Policy-labeled Preference Learning: Is Preference Enough for RLHF?
This addresses a key bottleneck in RLHF for aligning AI systems with human goals, though it appears incremental as it builds on existing frameworks like Direct Preference Optimization.
The paper tackles the problem of inaccurate likelihood estimation in Reinforcement Learning from Human Feedback (RLHF) by proposing policy-labeled preference learning (PPL), which models human preferences with regret to incorporate behavior policy information. Experiments in continuous control tasks show significant improvements in offline RLHF performance and effectiveness in online settings.

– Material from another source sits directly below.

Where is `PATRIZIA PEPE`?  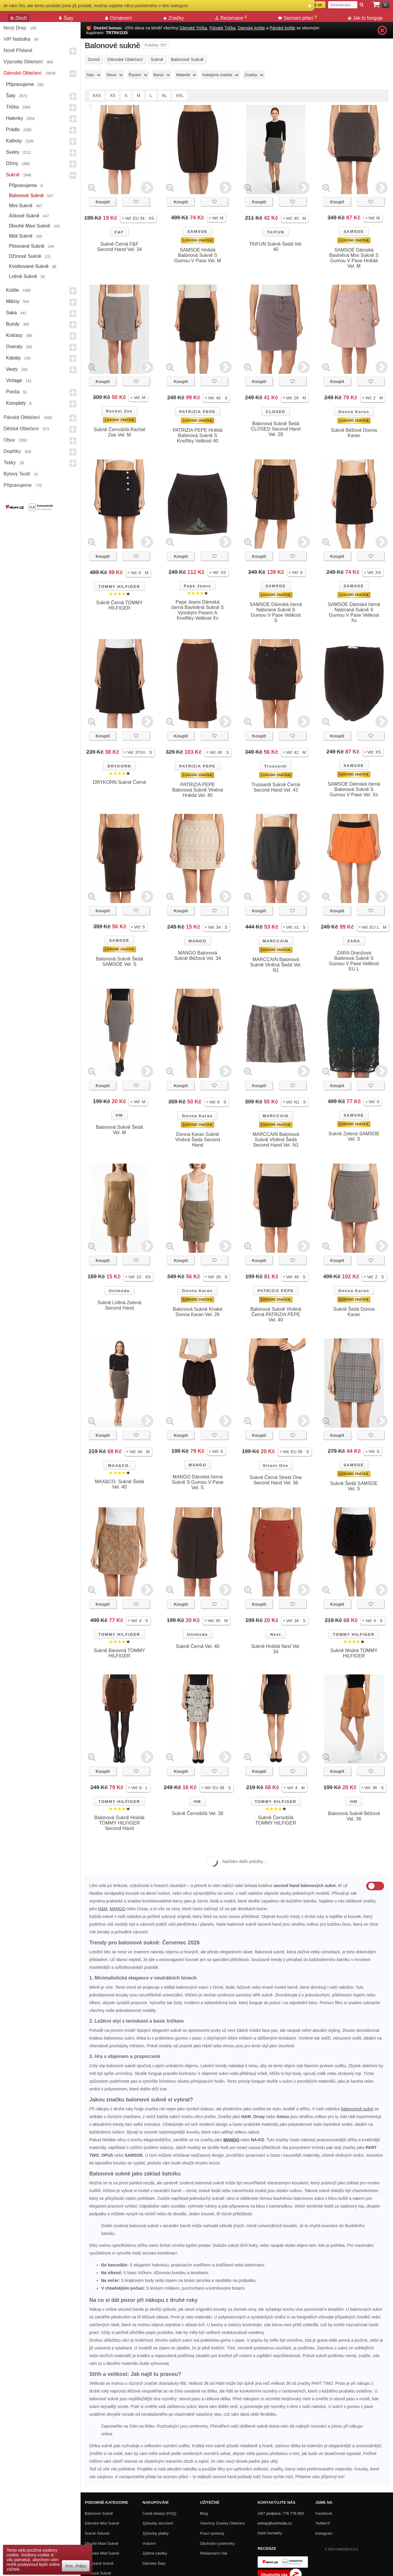 PATRIZIA PEPE is located at coordinates (197, 411).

To design rewards that align with human goals, Reinforcement Learning from Human Feedback (RLHF) has emerged as a prominent technique for learning reward functions from human preferences and optimizing policies via reinforcement learning algorithms. However, existing RLHF methods often misinterpret trajectories as being generated by an optimal policy, causing inaccurate likelihood estimation and suboptimal learning. Inspired by Direct Preference Optimization framework which directly learns optimal policy without explicit reward, we propose policy-labeled preference learning (PPL), to resolve likelihood mismatch issues by modeling human preferences with regret, which reflects behavior policy information. We also provide a contrastive KL regularization, derived from regret-based principles, to enhance RLHF in sequential decision making. Experiments in high-dimensional continuous control tasks demonstrate PPL's significant improvements in offline RLHF performance and its effectiveness in online settings.